Modulus is length of a vector, so if a vector is given $r=a\hat i+b\hat j = \begin{bmatrix} a\\b\\ \end{bmatrix}$, the modulus of vector $r$ is equal to $|r| = \sqrt{a^2+b^2}$ . In addition, we also use dot product to get the modulus of a vector, i.e. we can get the modulus of a vector by the vector dotted by itself, $|r|^2=r\cdot r= \begin{bmatrix} a\\b\\ \end{bmatrix}\cdot \begin{bmatrix} a\\b\\ \end{bmatrix}=a^2+b^2$ .

Dot Product

The dot product is a scalar number given by multiplying the components of the vector in turn, and adding those up. e.g. given two vector $r = \begin{bmatrix}r_1\\r_2\\ \vdots \\r_n\\ \end{bmatrix}$ and $s = \begin{bmatrix}s_1\\s_2\\\vdots\\s_n\\ \end{bmatrix}$, we can find the dot product is $r\cdot s =r_1s_1+r_2s_2+\cdots+r_ns_n$ .

• commutative: $r\cdot s$ is equal to $s\cdot r$ .
• distributive: $r\cdot (s+t)$ is equal to $r\cdot s+r\cdot t$ .
• associative: $r\cdot(as)$ is equal to $a(r\cdot s)$, where $a$ is a scalar.

Interestingly, if we take the dot product of a vector with itself, we can get the square of its size of its modulus. i.e. $|r|^2=r\cdot r= \begin{bmatrix} a\\b\\ \end{bmatrix}\cdot \begin{bmatrix} a\\b\\ \end{bmatrix}=a^2+b^2$.

Cosine & Dot Product

Let’s start from a right triangle. For a right triangle, it have 3 egdes, respectively called legs if the side adjacent to the right angle, and called hypotenuse if the side oppsite the right angle.

According consine rule, we get a equation.
$c^2=a^2+b^2-2ab\cos\theta$
Then we define a vector $s$ and a vector $r$ as the following figure.

$|r-s|^2=|r|^2+|s|^2-2|r||s|\cos\theta \tag{1}$
Let’s make dot product of $r-s$ with itself.
$\begin{aligned} (r-s)\cdot(r-s)&=r\cdot r-s\cdot r-s\cdot r+s\cdot s\\ &=|r|^2-2s\cdot r + |s|^2\tag{2}\\ \end{aligned}$
Then, we do that comparison between $(1)$ and $(2)$.
$r\cdot s=|r||s|\cos\theta$

• $r\cdot s=|r||s|\cos\theta$
• $\theta=90^\circ$, $r\cdot s=|r||s|\cos\theta=0$.
• $\theta=0^\circ$, $r\cdot s=|r||s|\cos\theta=|r||s|$
• $\theta=180^\circ$, $r\cdot s=|r||s|\cos\theta=-|r||s|$

Vector Projection

Given two vector as following figure, we can make the projection of the vector $s$ onto the vector $r$.
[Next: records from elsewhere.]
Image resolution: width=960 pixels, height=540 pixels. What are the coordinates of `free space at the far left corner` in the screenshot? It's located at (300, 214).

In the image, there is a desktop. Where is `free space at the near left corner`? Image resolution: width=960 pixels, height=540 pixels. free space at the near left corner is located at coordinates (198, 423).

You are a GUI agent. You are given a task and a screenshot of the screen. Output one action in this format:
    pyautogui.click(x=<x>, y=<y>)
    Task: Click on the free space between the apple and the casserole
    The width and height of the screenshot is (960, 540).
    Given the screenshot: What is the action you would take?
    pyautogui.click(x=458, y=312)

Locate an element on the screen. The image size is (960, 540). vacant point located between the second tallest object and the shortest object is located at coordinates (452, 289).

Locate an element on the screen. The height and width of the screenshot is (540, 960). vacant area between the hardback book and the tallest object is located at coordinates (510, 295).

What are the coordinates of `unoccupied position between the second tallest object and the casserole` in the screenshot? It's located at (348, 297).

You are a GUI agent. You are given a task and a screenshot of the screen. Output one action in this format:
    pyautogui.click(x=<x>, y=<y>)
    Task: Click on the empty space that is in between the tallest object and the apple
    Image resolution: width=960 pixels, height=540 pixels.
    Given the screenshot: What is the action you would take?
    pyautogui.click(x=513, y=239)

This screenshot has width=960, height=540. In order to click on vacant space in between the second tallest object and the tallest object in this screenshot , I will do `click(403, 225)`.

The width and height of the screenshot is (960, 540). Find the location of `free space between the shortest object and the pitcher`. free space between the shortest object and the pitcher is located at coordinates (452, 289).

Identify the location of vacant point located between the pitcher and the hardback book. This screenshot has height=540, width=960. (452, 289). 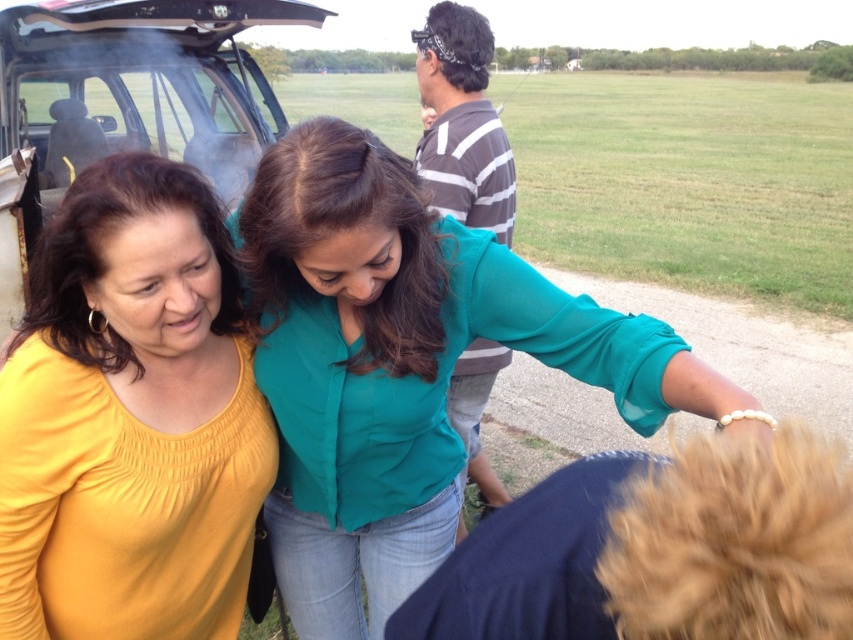 You are standing in the middle of the grassy field and want to walk towards both the point at coordinates (42,161) and the point at coordinates (459,534). Which point will you reach first?

You will reach point (42,161) first because it is closer to you than point (459,534).

You are standing at the point marked as point (4, 608) and want to walk to the point marked as point (489, 476). Which direction should you move relative to your current position?

You should move towards the upper left direction because point (489, 476) is located in that direction from point (4, 608). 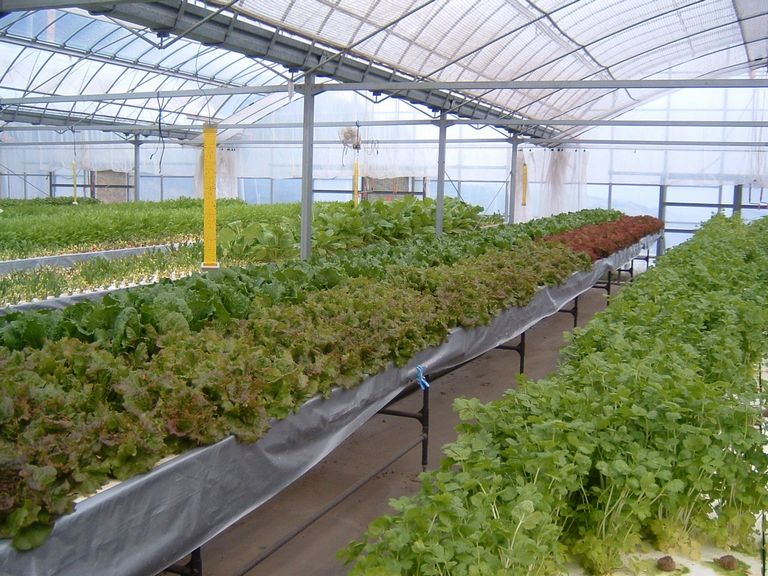 Where is `table legs`? table legs is located at coordinates (627, 271), (606, 288), (568, 314), (515, 348), (421, 416), (192, 560). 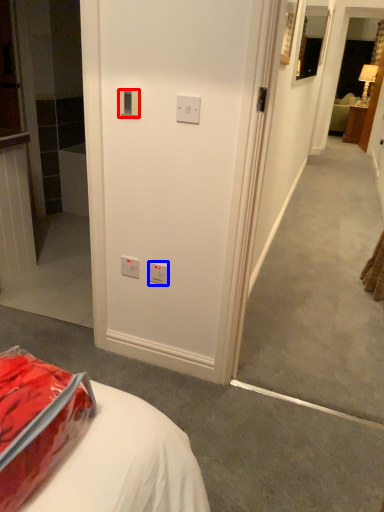 Question: Which point is further to the camera, electric outlet (highlighted by a red box) or electric outlet (highlighted by a blue box)?

Choices:
 (A) electric outlet
 (B) electric outlet

Answer: (B) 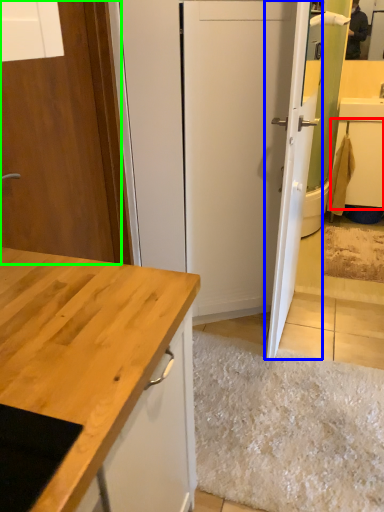 Question: Considering the real-world distances, which object is closest to cabinetry (highlighted by a red box)? door (highlighted by a blue box) or door (highlighted by a green box).

Choices:
 (A) door
 (B) door

Answer: (A)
Obviously, we can get $\cos\theta={\text{adj}\over{\text{hyp}}}={{\text{adj}}\over{|s|}}$ in the right triangle.
In addition, we use dot product to get a equation $r\cdot s = |r||s|\cos\theta$.
So, $|s|\cos\theta={{r\cdot s}\over{|r|}}$ is used to take the scalar projection of vetor $s$ onto the vector $r$.
We also can get the vector projection by using ${{r\cdot s} \over {|r||r|}}\times r={{r\cdot s} \over {r\cdot r}}\times r$.

• scalar projection: $|s|\cos\theta={{r\cdot s}\over{|r|}}$
• vector projection: ${{r\cdot s} \over {|r||r|}}\times r={{r\cdot s} \over {r\cdot r}}\times r$

Linear Dependence & Independence

Linear Dependence

Vectors are linearly dependent if it is possible to write one vector as a linear combination of the others. For example, the vectors $a$, $b$ and $c$ are linearly dependent if $a=q_1b+q_2c$ where $q_1$ and $q_2$ are scalars.

Linear Independence

We say that two vectors are linearly independent if they are not linearly dependent, that is, we cannot write one of the vectors as a linear combination of the others.